Please copy each line of the records below that holds the word "kurš".
═════ AVAILABLE DATA ═════
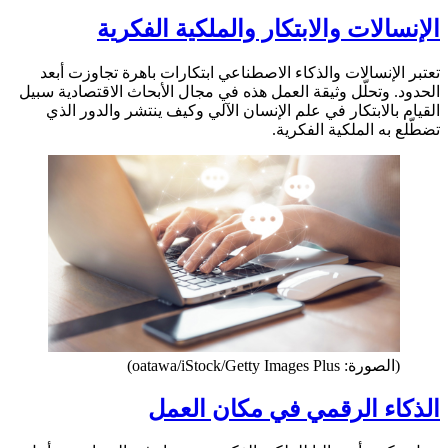
الإنسالات والابتكار والملكية الفكرية
تعتبر الإنسالات والذكاء الاصطناعي ابتكارات باهرة تجاوزت أبعد
الحدود. وتحلّل وثيقة العمل هذه في مجال الأبحاث الاقتصادية سبيل
القيام بالابتكار في علم الإنسان الآلي وكيف ينتشر والدور الذي
تضطّلع به الملكية الفكرية.
(الصورة: oatawa/iStock/Getty Images Plus)
الذكاء الرقمي في مكان العمل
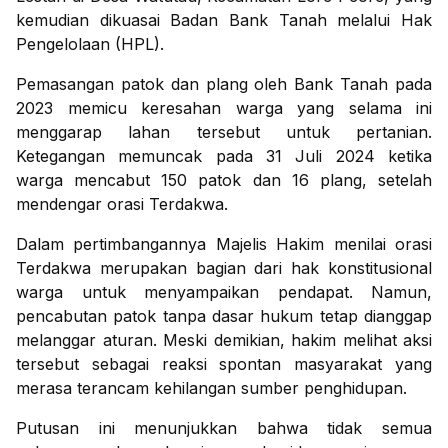
kemudian dikuasai Badan Bank Tanah melalui Hak
Pengelolaan (HPL).
Pemasangan patok dan plang oleh Bank Tanah pada
2023 memicu keresahan warga yang selama ini
menggarap lahan tersebut untuk pertanian.
Ketegangan memuncak pada 31 Juli 2024 ketika
warga mencabut 150 patok dan 16 plang, setelah
mendengar orasi Terdakwa.
Dalam pertimbangannya Majelis Hakim menilai orasi
Terdakwa merupakan bagian dari hak konstitusional
warga untuk menyampaikan pendapat. Namun,
pencabutan patok tanpa dasar hukum tetap dianggap
melanggar aturan. Meski demikian, hakim melihat aksi
tersebut sebagai reaksi spontan masyarakat yang
merasa terancam kehilangan sumber penghidupan.
Putusan ini menunjukkan bahwa tidak semua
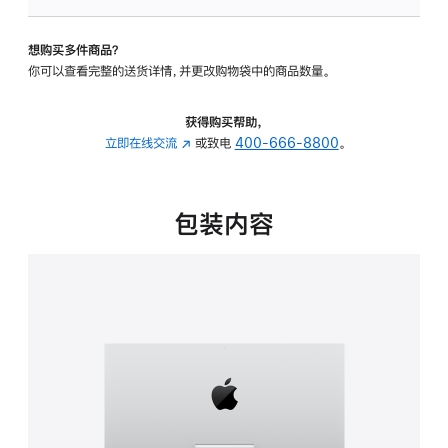
可
调
想购买多件商品？
倾
你可以查看完整的送货详情，并更改购物袋中的商品数量。
斜
度
的
获得购买帮助，
支
立即在线交流
(在
或致电
400-666-8800
。
架
新
的
窗
分
口
包装内容
期
中
付
打
款
开)
选
项)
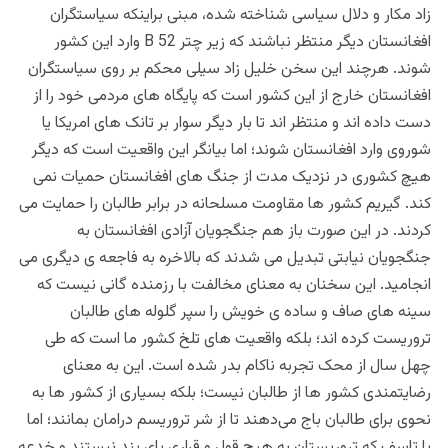
زاد مکار و دلال سیاسی شناخته شده، مبنی براینکه سیاستگران
افغانستان دیگر منتظر نباشند که زیر چتر B 52 وارد این کشور
شوند. هرچند این سخن خلیل زاد سیلی محکم بر روی سیاستگران
افغانستان خارج از این کشور است که پایگاه های مردمی خود را از
دست داده اند و منتظر اند تا بار دیگر سوار بر تانک های امریکا یا
شوروی وارد افغانستان شوند؛ اما بیانگر این واقعیت است که دیگر
هیچ کشوری در نزدیک مدت از جنگ های افغانستان حمیات نمی
کند. گیریم کشور ها مقاومت مسلحانه در برابر طالبان را حمایت می
کردند. در این صورت باز هم جنگجویان آزادی افغانستان به
جنگجویان نیابتی تبدیل می شدند که بالاخره به فاجعه ی دیگری می
انجامید. این سخنان به معنای مخالفت با رزمنده گانی نیست که
سینه های صاف و ساده ی خویش را سپر گلوله های طالبان
تروریست کرده اند؛ بلکه واقعیت های تلخ کشور ما است که طی
چهل سال از محک تجربه ناکام بدر شده است. این به معنای
رضایتمندی کشور ها از طالبان نیست؛ بلکه بسیاری از کشور ها به
نحوی برای طالبان باج می‌دهند تا از شر تروریسم درامان بمانند؛ اما
با تاسف که تروریستان به هیچ قول و قراری پای بند نیستند و خدعه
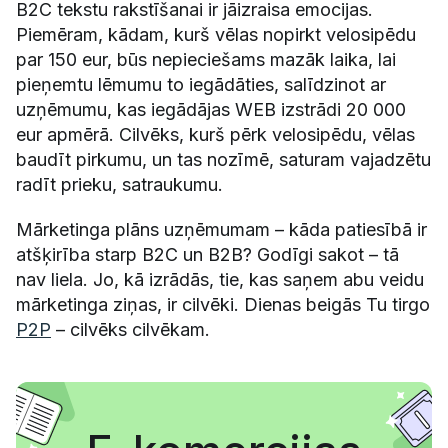
B2C tekstu rakstīšanai ir jāizraisa emocijas.
Piemēram, kādam, kurš vēlas nopirkt velosipēdu
par 150 eur, būs nepieciešams mazāk laika, lai
pieņemtu lēmumu to iegādāties, salīdzinot ar
uzņēmumu, kas iegādājas WEB izstrādi 20 000
eur apmērā. Cilvēks, kurš pērk velosipēdu, vēlas
baudīt pirkumu, un tas nozīmē, saturam vajadzētu
radīt prieku, satraukumu.
Mārketinga plāns uzņēmumam – kāda patiesībā ir
atšķirība starp B2C un B2B? Godīgi sakot – tā
nav liela. Jo, kā izrādās, tie, kas saņem abu veidu
mārketinga ziņas, ir cilvēki. Dienas beigās Tu tirgo
P2P
– cilvēks cilvēkam.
═════
# WRITTEN RESPONSE
Piemēram, kādam, kurš vēlas nopirkt velosipēdu
eur apmērā. Cilvēks, kurš pērk velosipēdu, vēlas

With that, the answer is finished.